▸ DIRECTIONS: In full and exactly, please return the records, but keep out the pictures.

Saved data entries
◇ ◇ ◇ ◇ ◇ ◇ ◇

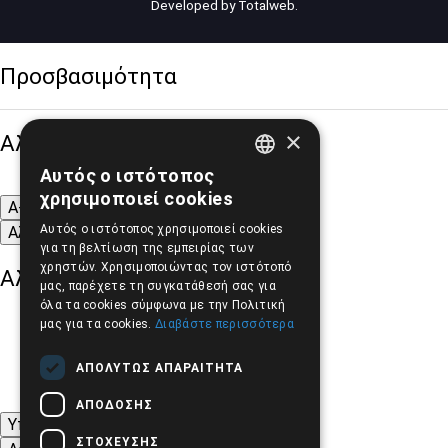
Developed by
Totalweb
.
Προσβασιμότητα
×
Αλλαγή Μεγέθους
Αυτός ο ιστότοπος
GREEK
χρησιμοποιεί cookies
A-
A+
A
ENGLISH
Αυτός ο ιστότοπος χρησιμοποιεί cookies
Αλλαγή Γραμματοσειράς
για τη βελτίωση της εμπειρίας των
χρηστών. Χρησιμοποιώντας τον ιστότοπό
Αλλαγή Χρώματος
μας, παρέχετε τη συγκατάθεσή σας για
όλα τα cookies σύμφωνα με την Πολιτική
μας για τα cookies.
Διαβάστε περισσότερα
ΑΠΟΛΎΤΩΣ ΑΠΑΡΑΊΤΗΤΑ
ΑΠΌΔΟΣΗΣ
Υπογράμμιση συνδέσμων
ΣΤΌΧΕΥΣΗΣ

◇ ◇ ◇ ◇ ◇ ◇ ◇

▸ REPLY:
Developed by
Totalweb
.
Προσβασιμότητα
×
Αλλαγή Μεγέθους
Αυτός ο ιστότοπος
GREEK
χρησιμοποιεί cookies
A-
A+
A
ENGLISH
Αυτός ο ιστότοπος χρησιμοποιεί cookies
Αλλαγή Γραμματοσειράς
για τη βελτίωση της εμπειρίας των
χρηστών. Χρησιμοποιώντας τον ιστότοπό
Αλλαγή Χρώματος
μας, παρέχετε τη συγκατάθεσή σας για
όλα τα cookies σύμφωνα με την Πολιτική
μας για τα cookies.
Διαβάστε περισσότερα
ΑΠΟΛΎΤΩΣ ΑΠΑΡΑΊΤΗΤΑ
ΑΠΌΔΟΣΗΣ
Υπογράμμιση συνδέσμων
ΣΤΌΧΕΥΣΗΣ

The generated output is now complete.